I have seen two definitions of limit points. Are they the same:

1)x is a limit point of a set A in X iff each nbhd of x contains a point of A other than x

2) x is a limit point of A if it lies in the closure of A - {x}

Homework Equations

The Attempt at a Solution

 

[varygoode]

No, not quite. The second is not a definition of a limit point.

A point x in a metric space is said to be a limit point if every neighborhood of x contains at least one element in the metric space not equal to x.

Consider A', the set of all limit points of A. The closure of A is A U A'.

 

[ehrenfest]

Actually, I just realized that those two definitions are the same for the following reason:

x is in the closure of A-{x}
iff
x is in every closed set containing A-{x}
iff
there does not exist a nbhd U_x of s.t. U_x \cap (A-{x}) = \emptyset

 

[ehrenfest]

Am I right?

 

[varygoode]

If you're right, you'll be able to prove it.

You're just making everything exponentially more complicated than it actually is. True mathematicians aim for simplicity.

 

[ehrenfest]

If you're right, you'll be able to prove it.

You're just making everything exponentially more complicated than it actually is. True mathematicians aim for simplicity.

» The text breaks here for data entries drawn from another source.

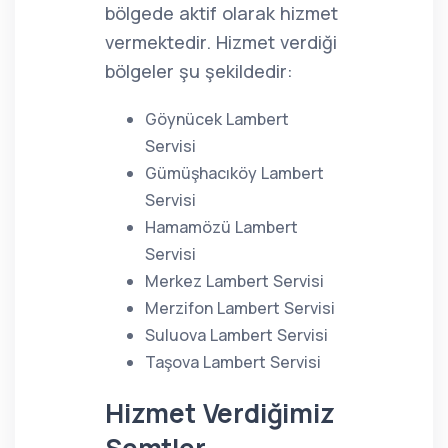
bölgede aktif olarak hizmet
vermektedir. Hizmet verdiği
bölgeler şu şekildedir:
Göynücek Lambert
Servisi
Gümüşhacıköy Lambert
Servisi
Hamamözü Lambert
Servisi
Merkez Lambert Servisi
Merzifon Lambert Servisi
Suluova Lambert Servisi
Taşova Lambert Servisi
Hizmet Verdiğimiz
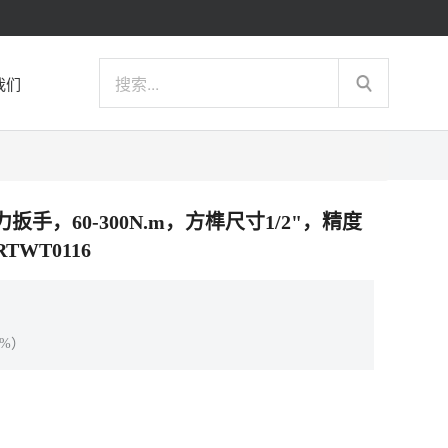
我们
扭力扳手，60-300N.m，方榫尺寸1/2"，精度
TWT0116
%）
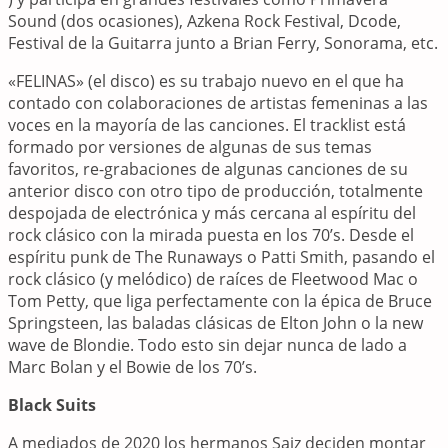
Sound (dos ocasiones), Azkena Rock Festival, Dcode,
Festival de la Guitarra junto a Brian Ferry, Sonorama, etc.
«FELINAS» (el disco) es su trabajo nuevo en el que ha
contado con colaboraciones de artistas femeninas a las
voces en la mayoría de las canciones. El tracklist está
formado por versiones de algunas de sus temas
favoritos, re-grabaciones de algunas canciones de su
anterior disco con otro tipo de producción, totalmente
despojada de electrónica y más cercana al espíritu del
rock clásico con la mirada puesta en los 70’s. Desde el
espíritu punk de The Runaways o Patti Smith, pasando el
rock clásico (y melódico) de raíces de Fleetwood Mac o
Tom Petty, que liga perfectamente con la épica de Bruce
Springsteen, las baladas clásicas de Elton John o la new
wave de Blondie. Todo esto sin dejar nunca de lado a
Marc Bolan y el Bowie de los 70’s.
Black Suits
A mediados de 2020 los hermanos Saiz deciden montar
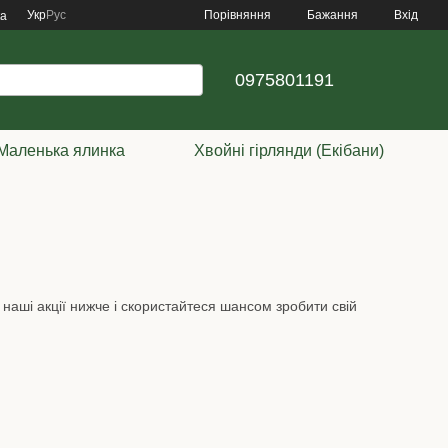
Порівняння
Укр
Рус
Бажання
Вхід
ка
0975801191
Маленька ялинка
Хвойні гірлянди (Екібани)
е наші акції нижче і скористайтеся шансом зробити свій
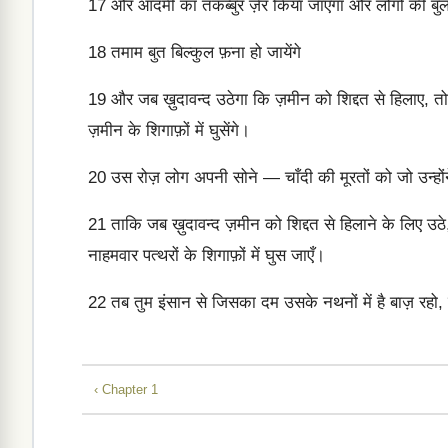
17
और आदमी का तकब्बुर ज़ेर किया जाएगा और लोगों की बुलं
18
तमाम बुत बिल्कुल फ़ना हो जायेंगे
19
और जब ख़ुदावन्द उठेगा कि ज़मीन को शिद्दत से हिलाए, 
ज़मीन के शिगाफ़ों में घुसेंगे।
20
उस रोज़ लोग अपनी सोने — चाँदी की मूरतों को जो उन्होंने
21
ताकि जब ख़ुदावन्द ज़मीन को शिद्दत से हिलाने के लिए उ
नाहमवार पत्थरों के शिगाफ़ों में घुस जाएँ।
22
तब तुम इंसान से जिसका दम उसके नथनों में है बाज़ रहो, क
‹ Chapter 1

What are you talking about? I am asking if my proof in the third post makes sense.

 

[ehrenfest]

Someone, please, am I right?

 

[morphism]

It looks OK, but you're somewhat over-complicating it. Try to use the fact that y is in the closure of B iff every nbhd of y intersects B.

 

[ehrenfest]

It looks OK, but you're somewhat over-complicating it. Try to use the fact that y is in the closure of B iff every nbhd of y intersects B.

Then the equivalence of those two definitions is immediate, isn't it? I really do not understand why two people have said I am overcomplicating this...

 

[varygoode]

What are you talking about? I am asking if my proof in the third post makes sense.

I was saying if it makes sense, it has a proof. So if you can't come up with a solid proof, there's a higher chance it doesn't make sense.

Then the equivalence of those two definitions is immediate, isn't it? I really do not understand why two people have said I am overcomplicating this...

But see, in your second "definition" you talk about the closure of a set A. But the closure is defined as the set A unioned with the set of all of A's limit points. And then you still need a definition for a limit point. So it comes down to the fact that you want to use the term in the definition, which just further complicates things. That's what I mean.

 

[ehrenfest]

The closure of A is defined as the intersection of all closed sets containing A. It is equivalently A union A'. Both of these definitions are commonly found in the literature and indeed, they are the seem. I think that you are complicating things and that you should make sure you know more about the topic before you say that something is or is not a definition.